Big Data Anti-Patterns
Recent research by Gartner indicates that while Big Data investment continues to grow, the intent to invest in Big Data projects is finally showing signs of tapering. While this is a natural part of the hype-cycle, poor ROI on Big Data projects continues to impact the industry. Gartner sites the effective “lack of business leadership” around Big Data initiatives as a primary cause. We’ve kept a watchful eye on these Big Data trends to better serve our clients.
In a recent presentation, Marty Abbott addresses the struggles of getting Big Data Analytics right. There he identifed seven anti-patterns that hamper the proper implementation of Big Data initiatives and provided suggested remedies for each.
Anti-Pattern #1 — Assuming you know the answers.
By setting out to confirm a particular hypothesis, you end up building an analytics system hard-wired to answer a narrow set of questions. This lack of extensibility and blinds you from achieving deeper insights.
Gain greater insights by focusing on correlations without presumption and adopt an analytics process that follows continuous cycle induction, hypothesis, deduction, and data creation. (see hermeneutic cycle.)
Anti-Pattern #2 — No QA in analytics.
Big Data analytics systems are just as prone to bugs and defects as production systems, if not more so. All too often Analytics systems are designed for perfect execution.
Improve QA by building a pre-processing, cleaning stage in your data flow while retaining raw immutable data elsewhere. Maintain prior results and implement the ability to run analytics over your entire dataset to reverify results.
Anti-Pattern #3 — Using production Engineers to run your analytics.

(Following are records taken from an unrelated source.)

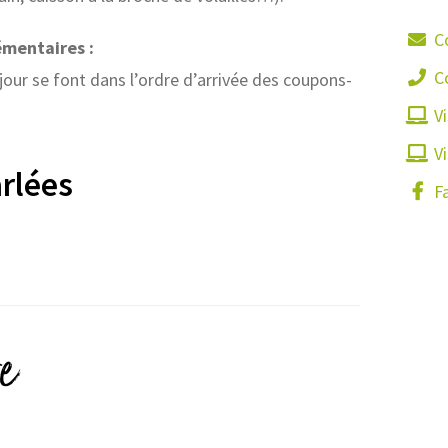
C
émentaires :
C
éjour se font dans l’ordre d’arrivée des coupons-
Vi
Vi
rlées
F
e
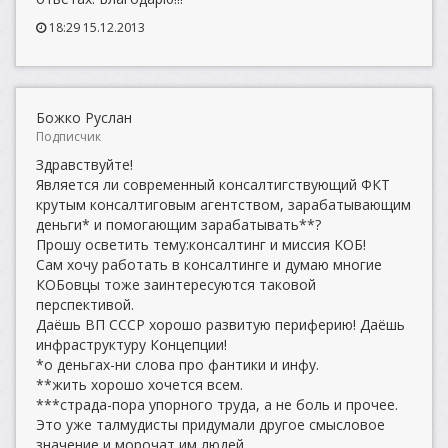
18:29 15.12.2013
Божко Руслан
Подписчик
Здравствуйте!
Является ли современный консалтигствующий ФКТ
крутым консалтиговым агентством, зарабатывающим
деньги* и помогающим зарабатывать**?
Прошу осветить тему:консалтинг и миссия КОБ!
Сам хочу работать в консалтинге и думаю многие
КОБовцы тоже заинтересуются таковой
перспективой.
Даёшь ВП СССР хорошо развитую периферию! Даёшь
инфраструктуру Концепции!
*о деньгах-ни слова про фантики и инфу.
**жить хорошо хочется всем.
***страда-пора упорного труда, а не боль и прочее.
Это уже талмудисты придумали другое смысловое
значение и морочат им людей.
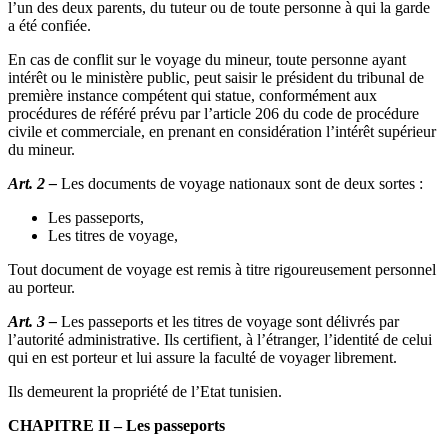
l’un des deux parents, du tuteur ou de toute personne à qui la garde
a été confiée.
En cas de conflit sur le voyage du mineur, toute personne ayant
intérêt ou le ministère public, peut saisir le président du tribunal de
première instance compétent qui statue, conformément aux
procédures de référé prévu par l’article 206 du code de procédure
civile et commerciale, en prenant en considération l’intérêt supérieur
du mineur.
Art. 2 –
Les documents de voyage nationaux sont de deux sortes :
Les passeports,
Les titres de voyage,
Tout document de voyage est remis à titre rigoureusement personnel
au porteur.
Art. 3 –
Les passeports et les titres de voyage sont délivrés par
l’autorité administrative. Ils certifient, à l’étranger, l’identité de celui
qui en est porteur et lui assure la faculté de voyager librement.
Ils demeurent la propriété de l’Etat tunisien.
CHAPITRE II – Les passeports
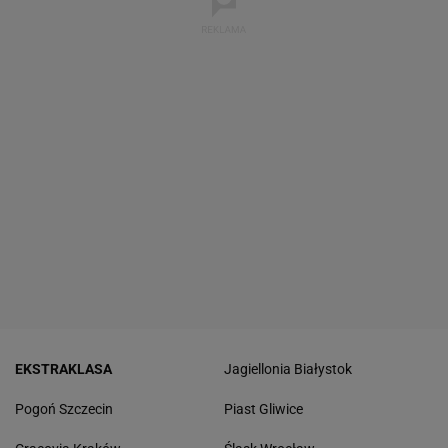
EKSTRAKLASA
Jagiellonia Białystok
Pogoń Szczecin
Piast Gliwice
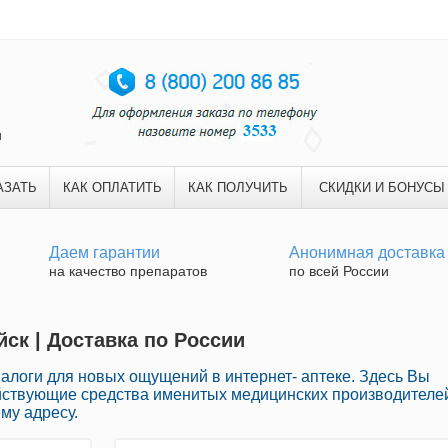
и
АЗАТЬ
КАК ОПЛАТИТЬ
КАК ПОЛУЧИТЬ
СКИДКИ И БОНУСЫ
Даем гарантии
Анонимная доставка
на качество препаратов
по всей России
ск | Доставка по России
логи для новых ощущений в интернет- аптеке. Здесь Вы
ействующие средства именитых медицинских производителе
му адресу.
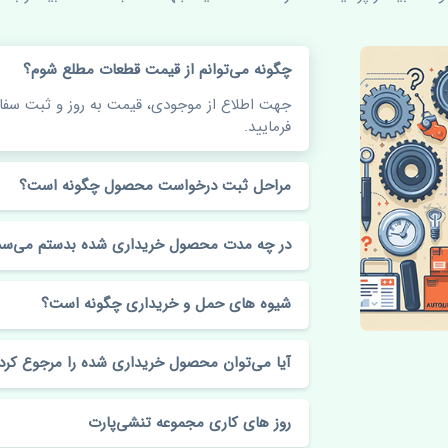
چگونه می‌توانم از قیمت قطعات مطلع شوم؟
جهت اطلاع از موجودی، قیمت به روز و ثبت س
فرمایید.
مراحل ثبت درخواست محصول چگونه است؟
در چه مدت محصول خریداری شده بدستم می‌سد
شیوه های حمل و خریداری چگونه است؟
آیا می‌توان محصول خریداری شده را مرجوع کرد
روز های کاری مجموعه تنشی‌پارت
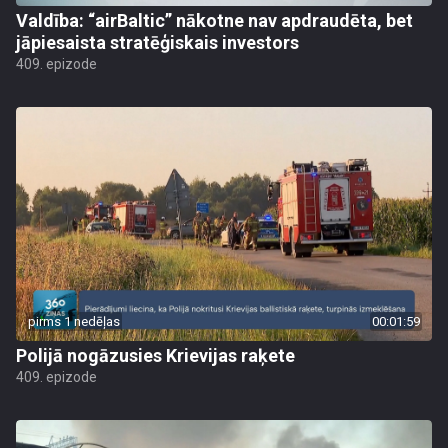
Valdība: “airBaltic” nākotne nav apdraudēta, bet
jāpiesaista stratēģiskais investors
409. epizode
pirms 1 nedēļas
00:01:59
Polijā nogāzusies Krievijas raķete
409. epizode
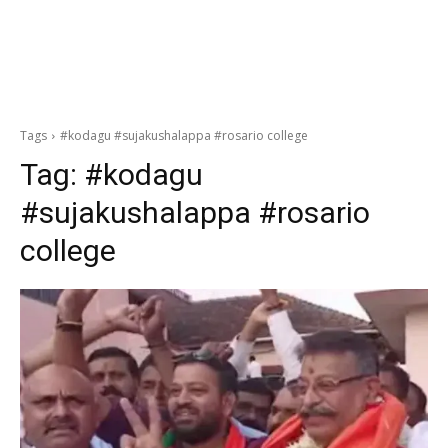
Tags
#kodagu #sujakushalappa #rosario college
Tag:
#kodagu
#sujakushalappa #rosario
college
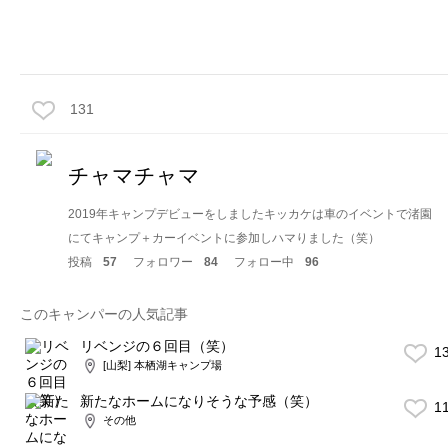
131
チャマチャマ
2019年キャンプデビューをしましたキッカケは車のイベントで渚園
にてキャンプ＋カーイベントに参加しハマりました（笑）
投稿
57
フォロワー
84
フォロー中
96
このキャンパーの人気記事
リベンジの６回目（笑）
1
[山梨] 本栖湖キャンプ場
新たなホームになりそうな予感（笑）
1
その他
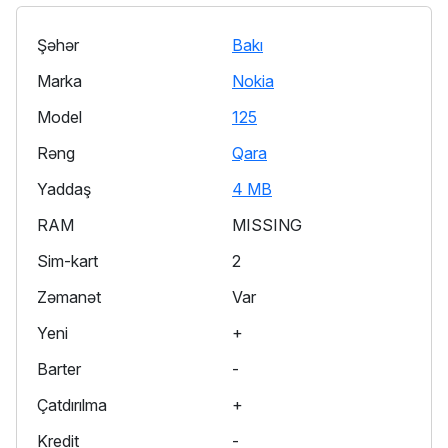
Şəhər
Bakı
Marka
Nokia
Model
125
Rəng
Qara
Yaddaş
4 MB
RAM
MISSING
Sim-kart
2
Zəmanət
Var
Yeni
+
Barter
-
Çatdırılma
+
Kredit
-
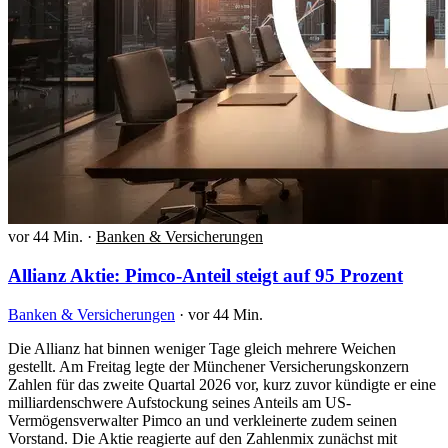
vor 44 Min.
·
Banken & Versicherungen
Allianz Aktie: Pimco-Anteil steigt auf 95 Prozent
Banken & Versicherungen
·
vor 44 Min.
Die Allianz hat binnen weniger Tage gleich mehrere Weichen
gestellt. Am Freitag legte der Münchener Versicherungskonzern
Zahlen für das zweite Quartal 2026 vor, kurz zuvor kündigte er eine
milliardenschwere Aufstockung seines Anteils am US-
Vermögensverwalter Pimco an und verkleinerte zudem seinen
Vorstand. Die Aktie reagierte auf den Zahlenmix zunächst mit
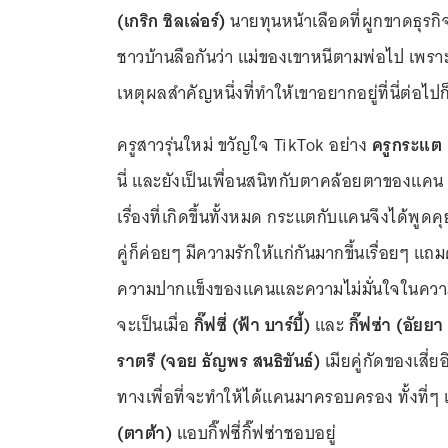
(เกริก ชิลเล่อร์)
นายทุนหน้าเลือดที่ผูกขาดธุรกิจ
ชาวบ้านลือกันว่า แม่ของเขาหนีตามพ่อไป เพราะ
เหตุผลสำคัญหนึ่งที่ทำให้เขาอยากอยู่ที่นี่ต่อไปก
ครูสาวรุ่นใหม่ ขวัญใจ TikTok อย่าง
ครูกระแต (
นี่ และยังเป็นเพื่อนสนิทกับตาคล้อยตาของแคน ย
เรื่องที่เกิดขึ้นทั้งหมด กระแตกับแคนจึงได้พูดคุย
คู่ก็ค่อยๆ มีความรักให้แก่กันมากขึ้นเรื่อยๆ 
ความปากแข็งของแคนและความไม่มั่นใจในความสัมพ
จะเป็นเมื่อ
กิ๊ฟซี่ (ฟ้า บาร์บี้)
และ
กิ๊ฟซ่า (อัยยา
ราตรี (จอย ธัญพร สนธิขันธ์)
เมียคู่กัดของเสี
ทางเพื่อที่จะทำให้ได้แคนมาครอบครอง ทั้งที่ๆ เ
(ตาต้า)
แอบกิ๊ฟซี่กิ๊ฟซ่าชอบอยู่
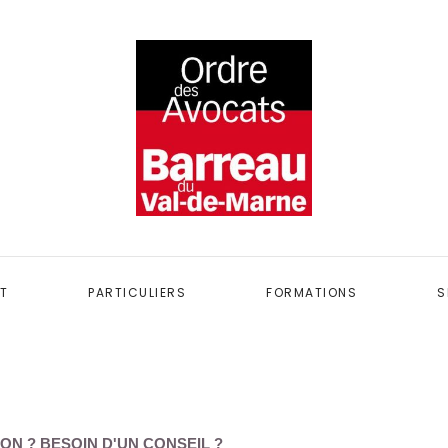
T
PARTICULIERS
FORMATIONS
S
ON ? BESOIN D'UN CONSEIL ?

Big Data involves different skills sets, different technologies, and, perhaps most importantly, a different mindset from production operations. Data scientists and analytics experts are explorers who theorize correlations, while production developers are operationalists, making pragmatic decisions to keep systems running.
Improve effectiveness by creating a separate team focused on implementing analytics architecture.
Anti-Pattern #4 — Using OLTP Datastore for Analytics
Using your transactional datastore for analytics will impact the performance of your operational systems. Furthermore, transactional and analytics data have different requirements for normalization and response time latency.
Separate analytics from transactional systems by using a separate Operational Datastore and ingesting data from your application in an asynchronous fashion.
Anti-Pattern #5 — Ignoring Performance Requirements
Performance matters. The longer you take to produce results the more out of date they become. Furthermore, no one can leverage results if they can’t quickly and easily access them.
Improve analytics performance using cluster computing technologies such as Apache’s Spark and Hadoop. Store frequently queried results in a Datamart for quick access.
Anti-Pattern #6 — OLTP is the only input to your Big Data system
If transactional data is the only input to your analytics you’re missing out on the much larger picture.
Customer interactions, social media scrapes, stock performance, Google analytics data, and transaction logs should be brought together to form a comprehensive picture.
Anti-Pattern #7 — Anyone can run their own Analytics
A well-built analytics system can become the victim of it’s own success. As it becomes more popular among stakeholders, overall performance may tank.
To preserve performance, move aggregated data out of analytics processing into OLAP/Datamarts and create a chargeback system allocating resources to users/departments.